Carcinoid tumors of the ampulla differ clinically, histologically, and immunohistochemically from carcinoid tumors elsewhere in the duodenum.
尽管壶腹类癌肿瘤(ACs)在临床上常被归类为十二指肠类癌肿瘤(DCs),但它们在临床和病理方面存在明显差异。
将12例ACs的临床、组织病理学和免疫组化特征与53例未累及壶腹的DCs的相关特征进行比较。
AC患者年龄在28 - 74岁之间(平均54.9岁);男性8例,女性4例。5例为白人,3例为黑人;4例患者的种族未知。ACs的最大直径范围为0.2至5.0 cm。在男性优势、种族、肿瘤大小和有丝分裂率方面,AC患者与DC患者之间无显著差异。岛状生长模式在AC中更常见;筛状型在DC中更常见。12例ACs中有4例含有砂粒体,而53例DCs中均无(P = 0.001)。

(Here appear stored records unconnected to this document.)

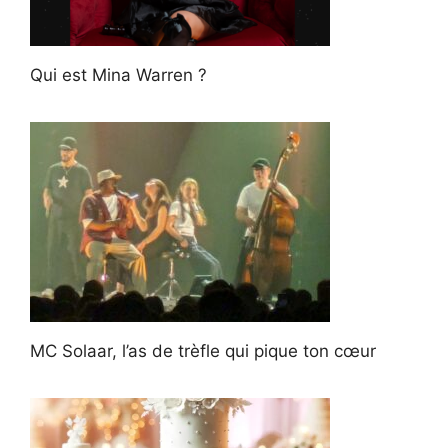
Qui est Mina Warren ?
MC Solaar, l’as de trèfle qui pique ton cœur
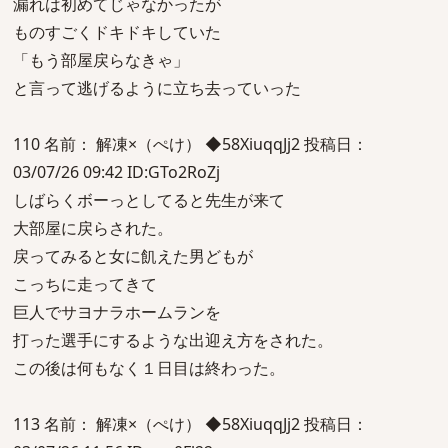
漏れは初めてじゃなかったが
ものすごくドキドキしていた
「もう部屋戻らなきゃ」
と言って逃げるように立ち去っていった
110 名前： 解凍×（ぺけ） ◆58XiuqqJj2 投稿日：
03/07/26 09:42 ID:GTo2RoZj
しばらくボーっとしてると先生が来て
大部屋に戻らされた。
戻ってみると女に飢えた男どもが
こっちに走ってきて
巨人でサヨナラホームランを
打った選手にするような出迎え方をされた。
この後は何もなく１日目は終わった。
113 名前： 解凍×（ぺけ） ◆58XiuqqJj2 投稿日：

AC患者的转移率(12例中有4例,33%)与DC患者(53例中有14例,26%)相似。在DC患者中,固有肌层受累、肿瘤大小大于2 cm和有丝分裂活性与转移风险显著相关。在AC患者中,肿瘤大小和有丝分裂活性与转移潜能无关。1例AC具有非典型类癌肿瘤的特征;十二指肠组中无此类情况。AC患者中有一半出现黄疸,而DC患者中为7%(P = 0.005)。3例(25%)AC患者患有冯·雷克林豪森病,而53例DC患者中无(P = 0.003)。免疫组化方面,67%的AC肿瘤细胞表达生长抑素,17%表达5-羟色胺和胆囊收缩素,25%表达胰岛素,0%表达胰高血糖素和胃泌素。相比之下,56%的DCs表达胃泌素(P < 0.001)。
壶腹类癌肿瘤在临床、组织学和免疫组化方面与十二指肠其他部位的类癌肿瘤不同。